The anti-life brigade

anti-lifers

I went to a rally last night in support of women’s health, reproductive and otherwise.

Let’s just remember first of all, that abortion is legal, and it needs to remain so.

When I was advised to have an abortion, I chose not to, with the operative word here being chose. But then his heart was stopped by a system that refused to give him the medical care he needed. When we fix that, we can start to talk about abortion.

After promising he wouldn’t sign any new restrictions on women’s right to choose, Gov. McCrory signed new restrictions into law, and now more restrictions are about to hit his desk. We’ll see if he breaks his promise again.

Of course, as soon as the anti-abortion folks heard about the demonstration, they showed up with their signs and intimidation tactics (they stood nearby, taking photos of us, I guess for their web sites). We responded by taking photos of them.

I decided to engage. I asked whether they supported the right of every human being to have access to health care. At first they didn’t want to talk because a television reporter was interviewing one of them.

I repeated my question.

“Well, that’s a matter of opinion,” one of them said.

“So’s your cause,” I said. “What’s your opinion?”

“But it’s aboutĀ babies’ lives,” another man said.

“My son was a baby once,” I said. “He died at 33 because he couldn’t get care. He did nothing wrong. What about his life? What about the lives of the five to seven people who die in North Carolina every day because we won’t expand Medicaid?”

“It’s about the babies,” the man said.

Mothers’ lives don’t matter. The already-born can drop dead for all they care.

“Then stop calling yourself pro-life,” I said. “Life continues after birth, and if you don’t support it, you’re not pro-life.”

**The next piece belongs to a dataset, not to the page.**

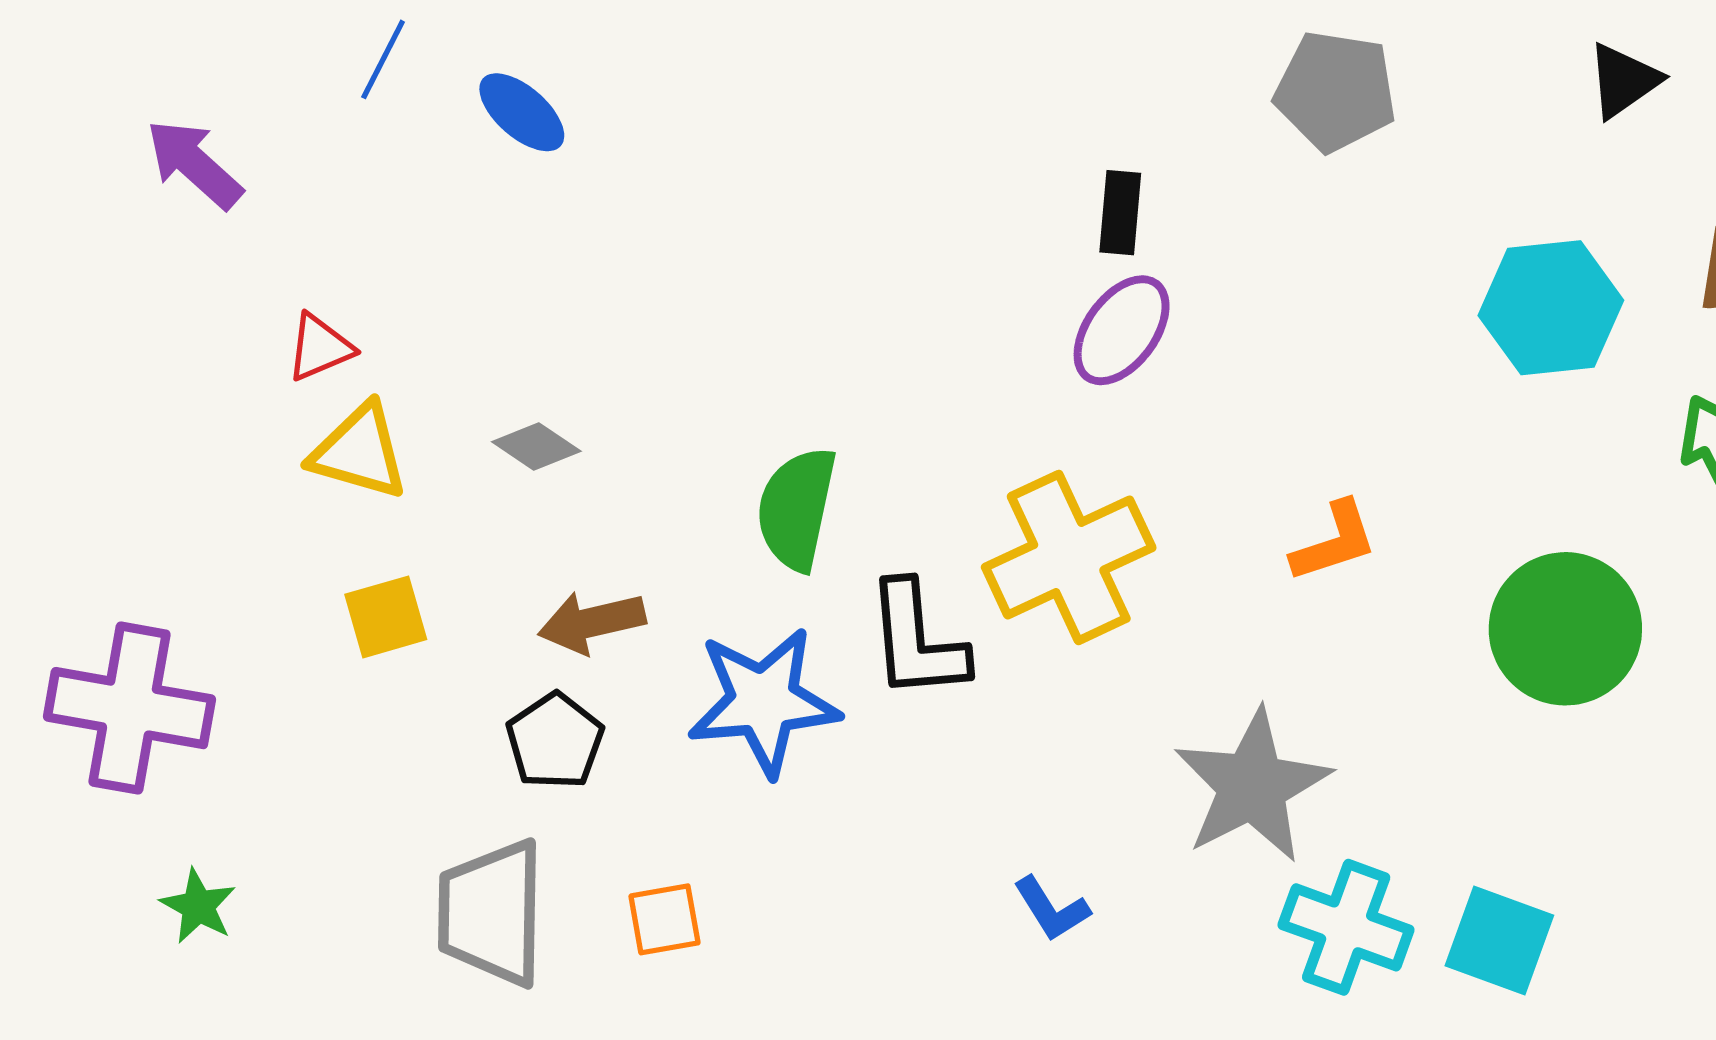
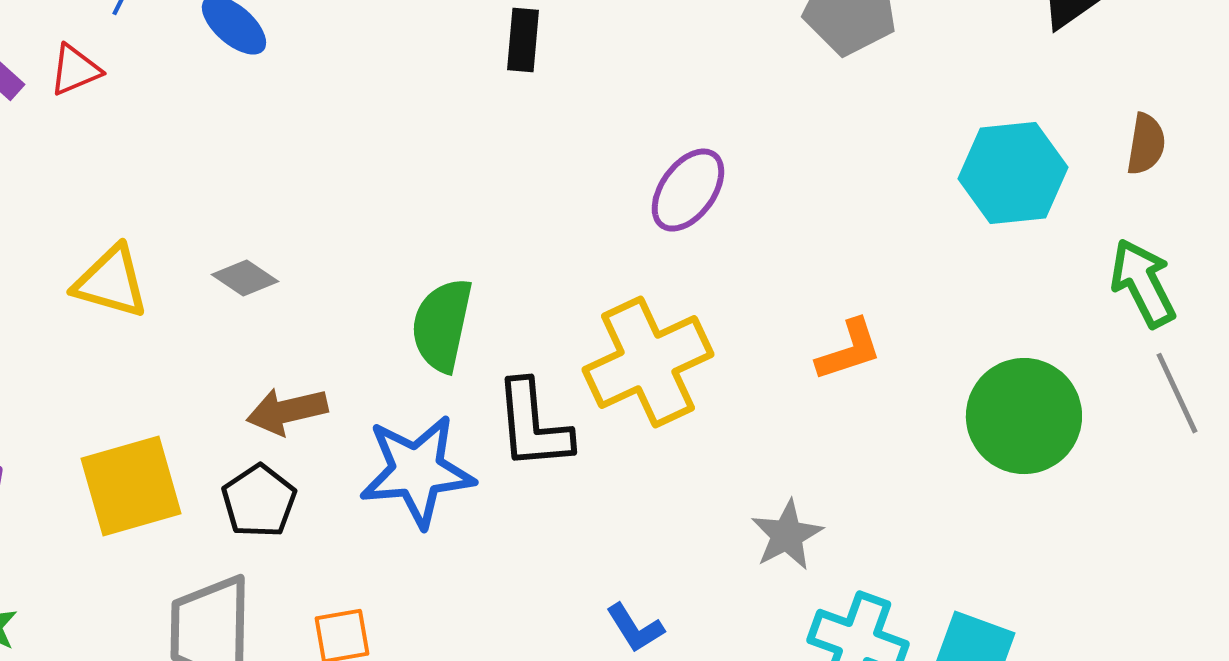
black rectangle: (1120, 213) -> (523, 40), moved
red triangle: (320, 347) -> (75, 70), moved
yellow square: (386, 617) -> (131, 486), moved, size x1.6
gray star: (1252, 786) -> (787, 535), size x0.6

This isn’t just about babies. It’s about the lives of mothers and about the lives of grinding poverty many of these babies face after they’re born because their parents can’t find decent jobs.

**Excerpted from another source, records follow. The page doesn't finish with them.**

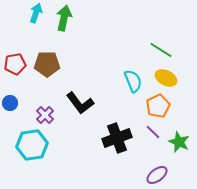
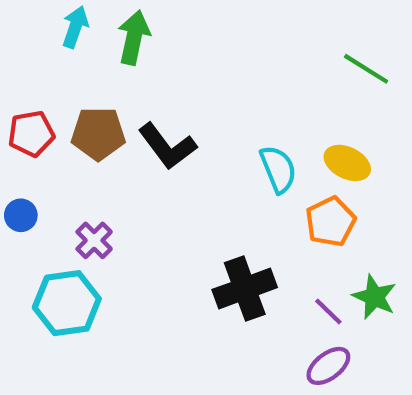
green line: (161, 50) -> (366, 69), moved
black L-shape: (80, 103) -> (167, 146), moved
purple line: (153, 132) -> (328, 312), moved

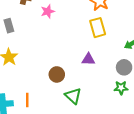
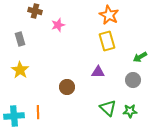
green star: (121, 88) -> (130, 111), moved
green triangle: (73, 96) -> (108, 108), moved

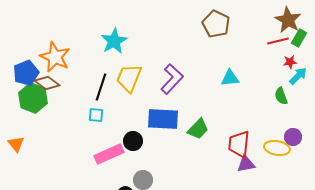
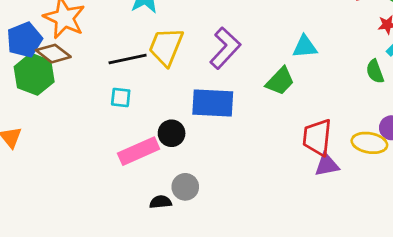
black line: (101, 87) -> (128, 59), turned 60
green trapezoid: (198, 129) -> (280, 81), moved

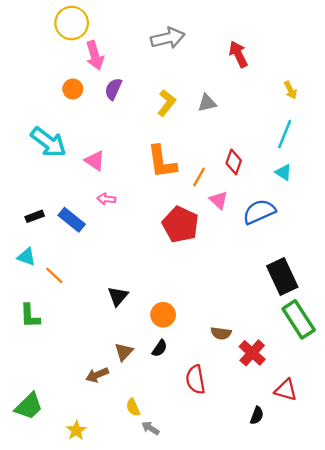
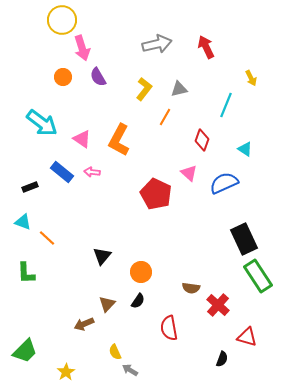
gray arrow: (168, 38) -> (157, 44), moved
purple semicircle: (113, 89) -> (98, 77), turned -54
cyan line: (285, 134) -> (226, 105), moved
orange L-shape: (162, 162) -> (119, 140), moved, turned 36
orange line: (199, 177) -> (165, 117), moved
blue rectangle: (72, 220) -> (62, 172), moved

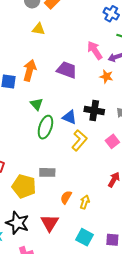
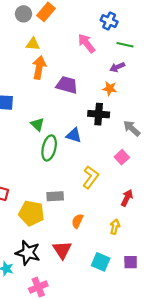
pink arrow: (95, 50) -> (86, 43), moved
orange arrow: (30, 70) -> (39, 68), moved
black cross: (94, 111) -> (99, 114), moved
yellow L-shape: (79, 140) -> (91, 177), moved
yellow arrow: (85, 202) -> (115, 227), moved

These anti-lifers want nothing more than to force women to pump out babies. Many of them are also against contraception and support allowing a boss to fire an employee for using it. Some of them want to force women to carry non-viable fetuses to term; some also want to criminalize miscarriage.They say rape is wrong, but many support a rapist’s parental rights after they have forced a woman to have his child, keeping him — and the trauma of the crime he committed — in her life forever.

These are not reasonable people, but their out-of-the-mainstream views are becoming law in states across the country.

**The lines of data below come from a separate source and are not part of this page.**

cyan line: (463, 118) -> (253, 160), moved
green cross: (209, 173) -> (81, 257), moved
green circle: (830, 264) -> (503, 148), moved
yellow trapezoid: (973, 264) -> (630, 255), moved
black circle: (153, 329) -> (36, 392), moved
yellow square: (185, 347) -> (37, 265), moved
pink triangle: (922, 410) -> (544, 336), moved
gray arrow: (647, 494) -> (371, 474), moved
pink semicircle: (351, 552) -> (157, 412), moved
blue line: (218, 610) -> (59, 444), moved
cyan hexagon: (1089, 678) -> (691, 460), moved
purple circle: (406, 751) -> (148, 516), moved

Many media people are trying to make them sound reasonable. In fact, last night the media paid more attention to them than to the demonstration.

When women’s clinics close, they’re labeled “abortion clinics,” even when abortion is only about 10 percent of what they do. I write a letter to the editor every time I see that, but the letters are’t always published, and I’m sure they’re not read in numbers as great as the original story.

Planned Parenthood was my health care provider for several years when I didn’t have health insurance. I don’t know what I would have done without that clinic. I had to walk through some screaming meanies to get to my checkups and cancer screenings because the media perpetuate the myth that everyone walking into a women’s health clinic is there forĀ an abortion. Planned Parenthood helped me avoid an unwanted pregnancy.

I know some who oppose abortion also support helping poor families cope, feeding children, paying their parents a living wage, are anti-war and against the death penalty. Those people are in the minority of a movement that wants to subjugate women more than it wants to protect babies.

Unless you are willing to support life after it emerges from the birth canal, you are not pro-life and I will call you out.

It’s part of my mission to educate people.